My general point is that we should probably offer some basic preventative
measure against flipping back and forth between streaming and archive
recovery while making zero progress. As I noted, maybe that's as simple as
having WaitForWALToBecomeAvailable() attempt to restore a file from archive
at least once before the new parameter forces us to switch to streaming
replication. There might be other ways to handle this.

+1.

regards.

--
Kyotaro Horiguchi
NTT Open Source Software Center

#13Bharath Rupireddy
bharath.rupireddyforpostgres@gmail.com
In reply to: Kyotaro Horiguchi (#12)
Re: Switching XLog source from archive to streaming when primary available

On Fri, Sep 9, 2022 at 10:57 AM Kyotaro Horiguchi
<horikyota.ntt@gmail.com> wrote:

At Thu, 8 Sep 2022 10:53:56 -0700, Nathan Bossart <nathandbossart@gmail.com> wrote in

On Thu, Sep 08, 2022 at 05:16:53PM +0530, Bharath Rupireddy wrote:

I'm attaching the v3 patch with the review comments addressed, please
review it further.

My general point is that we should probably offer some basic preventative
measure against flipping back and forth between streaming and archive
recovery while making zero progress. As I noted, maybe that's as simple as
having WaitForWALToBecomeAvailable() attempt to restore a file from archive
at least once before the new parameter forces us to switch to streaming
replication. There might be other ways to handle this.

+1.

Hm. In that case, I think we can get rid of timeout based switching
mechanism and have this behaviour - the standby can attempt to switch
to streaming mode from archive, say, after fetching 1, 2 or a
configurable number of WAL files. In fact, this is the original idea
proposed by Satya in this thread.

If okay, I can code on that. Thoughts?

--
Bharath Rupireddy
PostgreSQL Contributors Team
RDS Open Source Databases
Amazon Web Services: https://aws.amazon.com

#14Nathan Bossart
nathandbossart@gmail.com
In reply to: Bharath Rupireddy (#13)
Re: Switching XLog source from archive to streaming when primary available

On Fri, Sep 09, 2022 at 12:14:25PM +0530, Bharath Rupireddy wrote:

On Fri, Sep 9, 2022 at 10:57 AM Kyotaro Horiguchi
<horikyota.ntt@gmail.com> wrote:

At Thu, 8 Sep 2022 10:53:56 -0700, Nathan Bossart <nathandbossart@gmail.com> wrote in

My general point is that we should probably offer some basic preventative
measure against flipping back and forth between streaming and archive
recovery while making zero progress. As I noted, maybe that's as simple as
having WaitForWALToBecomeAvailable() attempt to restore a file from archive
at least once before the new parameter forces us to switch to streaming
replication. There might be other ways to handle this.

+1.

Hm.

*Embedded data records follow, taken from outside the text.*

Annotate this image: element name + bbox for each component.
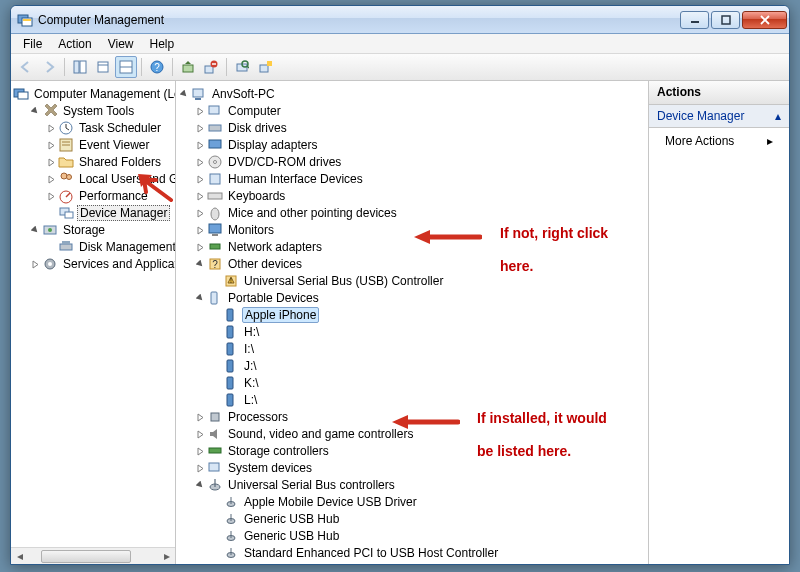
expander-expand-icon[interactable] — [194, 445, 207, 458]
node-generic-hub[interactable]: Generic USB Hub — [210, 511, 646, 527]
forward-button[interactable] — [38, 56, 60, 78]
expander-expand-icon[interactable] — [194, 122, 207, 135]
console-tree-pane: Computer Management (Local System Tools … — [11, 81, 176, 564]
expander-expand-icon[interactable] — [45, 122, 58, 135]
node-display-adapters[interactable]: Display adapters — [194, 137, 646, 153]
svg-rect-47 — [209, 125, 221, 131]
scan-hardware-button[interactable] — [231, 56, 253, 78]
keyboard-icon — [207, 188, 223, 204]
actions-section-device-manager[interactable]: Device Manager ▴ — [649, 105, 789, 128]
help-button[interactable]: ? — [146, 56, 168, 78]
svg-rect-2 — [23, 19, 31, 21]
expander-expand-icon[interactable] — [194, 105, 207, 118]
node-usb-controllers[interactable]: Universal Serial Bus controllers — [194, 477, 646, 493]
node-std-enhanced[interactable]: Standard Enhanced PCI to USB Host Contro… — [210, 562, 646, 564]
expander-expand-icon[interactable] — [194, 462, 207, 475]
properties-button[interactable] — [92, 56, 114, 78]
add-legacy-button[interactable] — [254, 56, 276, 78]
actions-more-actions[interactable]: More Actions ▸ — [649, 128, 789, 154]
item-label: More Actions — [665, 134, 734, 148]
expander-expand-icon[interactable] — [194, 224, 207, 237]
node-generic-hub[interactable]: Generic USB Hub — [210, 528, 646, 544]
node-label: Disk drives — [226, 121, 289, 135]
node-hid[interactable]: Human Interface Devices — [194, 171, 646, 187]
node-label: AnvSoft-PC — [210, 87, 277, 101]
node-shared-folders[interactable]: Shared Folders — [45, 154, 173, 170]
svg-rect-25 — [18, 92, 28, 99]
expander-expand-icon[interactable] — [45, 173, 58, 186]
svg-rect-37 — [65, 212, 73, 218]
mouse-icon — [207, 205, 223, 221]
node-disk-management[interactable]: Disk Management — [45, 239, 173, 255]
node-keyboards[interactable]: Keyboards — [194, 188, 646, 204]
expander-expand-icon[interactable] — [45, 139, 58, 152]
node-services-apps[interactable]: Services and Applications — [29, 256, 173, 272]
close-button[interactable] — [742, 11, 787, 29]
expander-collapse-icon[interactable] — [29, 224, 42, 237]
expander-expand-icon[interactable] — [194, 139, 207, 152]
node-apple-iphone[interactable]: Apple iPhone — [210, 307, 646, 323]
expander-collapse-icon[interactable] — [194, 479, 207, 492]
node-computer-management[interactable]: Computer Management (Local — [13, 86, 173, 102]
separator — [172, 58, 173, 76]
expander-expand-icon[interactable] — [194, 241, 207, 254]
node-system-tools[interactable]: System Tools — [29, 103, 173, 119]
expander-expand-icon[interactable] — [45, 190, 58, 203]
menu-file[interactable]: File — [15, 35, 50, 53]
node-device-manager[interactable]: Device Manager — [45, 205, 173, 221]
update-driver-button[interactable] — [177, 56, 199, 78]
node-storage-controllers[interactable]: Storage controllers — [194, 443, 646, 459]
node-storage[interactable]: Storage — [29, 222, 173, 238]
view-mode-button[interactable] — [115, 56, 137, 78]
menu-action[interactable]: Action — [50, 35, 99, 53]
node-label: Storage — [61, 223, 107, 237]
node-drive-k[interactable]: K:\ — [210, 375, 646, 391]
show-hide-tree-button[interactable] — [69, 56, 91, 78]
expander-expand-icon[interactable] — [29, 258, 42, 271]
node-task-scheduler[interactable]: Task Scheduler — [45, 120, 173, 136]
device-tree[interactable]: AnvSoft-PC Computer Disk drives Display … — [176, 81, 648, 564]
node-drive-i[interactable]: I:\ — [210, 341, 646, 357]
node-std-enhanced[interactable]: Standard Enhanced PCI to USB Host Contro… — [210, 545, 646, 561]
expander-expand-icon[interactable] — [45, 156, 58, 169]
annotation-arrow — [390, 413, 460, 431]
node-label: Task Scheduler — [77, 121, 163, 135]
expander-expand-icon[interactable] — [194, 173, 207, 186]
expander-collapse-icon[interactable] — [178, 88, 191, 101]
node-computer[interactable]: Computer — [194, 103, 646, 119]
expander-expand-icon[interactable] — [194, 411, 207, 424]
expander-collapse-icon[interactable] — [194, 258, 207, 271]
node-drive-j[interactable]: J:\ — [210, 358, 646, 374]
node-mice[interactable]: Mice and other pointing devices — [194, 205, 646, 221]
annotation-arrow — [412, 228, 482, 246]
node-drive-h[interactable]: H:\ — [210, 324, 646, 340]
horizontal-scrollbar[interactable]: ◂ ▸ — [11, 547, 175, 564]
scroll-thumb[interactable] — [41, 550, 131, 563]
node-system-devices[interactable]: System devices — [194, 460, 646, 476]
node-pc-root[interactable]: AnvSoft-PC — [178, 86, 646, 102]
expander-collapse-icon[interactable] — [29, 105, 42, 118]
expander-collapse-icon[interactable] — [194, 292, 207, 305]
titlebar[interactable]: Computer Management — [11, 6, 789, 34]
uninstall-button[interactable] — [200, 56, 222, 78]
scroll-right-icon[interactable]: ▸ — [158, 548, 175, 565]
node-dvd-cd[interactable]: DVD/CD-ROM drives — [194, 154, 646, 170]
monitor-icon — [207, 222, 223, 238]
maximize-button[interactable] — [711, 11, 740, 29]
expander-expand-icon[interactable] — [194, 190, 207, 203]
node-usb-controller-unknown[interactable]: !Universal Serial Bus (USB) Controller — [210, 273, 646, 289]
scroll-left-icon[interactable]: ◂ — [11, 548, 28, 565]
node-portable-devices[interactable]: Portable Devices — [194, 290, 646, 306]
node-disk-drives[interactable]: Disk drives — [194, 120, 646, 136]
menu-help[interactable]: Help — [142, 35, 183, 53]
node-other-devices[interactable]: ?Other devices — [194, 256, 646, 272]
expander-expand-icon[interactable] — [194, 207, 207, 220]
node-drive-l[interactable]: L:\ — [210, 392, 646, 408]
menu-view[interactable]: View — [100, 35, 142, 53]
expander-expand-icon[interactable] — [194, 428, 207, 441]
expander-expand-icon[interactable] — [194, 156, 207, 169]
minimize-button[interactable] — [680, 11, 709, 29]
node-event-viewer[interactable]: Event Viewer — [45, 137, 173, 153]
back-button[interactable] — [15, 56, 37, 78]
node-apple-mobile-driver[interactable]: Apple Mobile Device USB Driver — [210, 494, 646, 510]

In that case, I think we can get rid of timeout based switching
mechanism and have this behaviour - the standby can attempt to switch
to streaming mode from archive, say, after fetching 1, 2 or a
configurable number of WAL files. In fact, this is the original idea
proposed by Satya in this thread.

IMO the timeout approach would be more intuitive for users. When it comes
to archive recovery, "WAL segment" isn't a standard unit of measure. WAL
segment size can differ between clusters, and WAL files can have different
amounts of data or take different amounts of time to replay. So I think it
would be difficult for the end user to decide on a value. However, even
the timeout approach has this sort of problem. If your parameter is set to
1 minute, but the current archive takes 5 minutes to recover, you won't
really be testing streaming replication once a minute. That would likely
need to be documented.

--
Nathan Bossart
Amazon Web Services: https://aws.amazon.com

#15Bharath Rupireddy
bharath.rupireddyforpostgres@gmail.com
In reply to: Nathan Bossart (#14)
Re: Switching XLog source from archive to streaming when primary available

On Fri, Sep 9, 2022 at 10:29 PM Nathan Bossart <nathandbossart@gmail.com> wrote:

On Fri, Sep 09, 2022 at 12:14:25PM +0530, Bharath Rupireddy wrote:

On Fri, Sep 9, 2022 at 10:57 AM Kyotaro Horiguchi
<horikyota.ntt@gmail.com> wrote:

At Thu, 8 Sep 2022 10:53:56 -0700, Nathan Bossart <nathandbossart@gmail.com> wrote in

My general point is that we should probably offer some basic preventative
measure against flipping back and forth between streaming and archive
recovery while making zero progress. As I noted, maybe that's as simple as
having WaitForWALToBecomeAvailable() attempt to restore a file from archive
at least once before the new parameter forces us to switch to streaming
replication. There might be other ways to handle this.

+1.

Hm. In that case, I think we can get rid of timeout based switching
mechanism and have this behaviour - the standby can attempt to switch
to streaming mode from archive, say, after fetching 1, 2 or a
configurable number of WAL files. In fact, this is the original idea
proposed by Satya in this thread.

IMO the timeout approach would be more intuitive for users. When it comes
to archive recovery, "WAL segment" isn't a standard unit of measure. WAL
segment size can differ between clusters, and WAL files can have different
amounts of data or take different amounts of time to replay.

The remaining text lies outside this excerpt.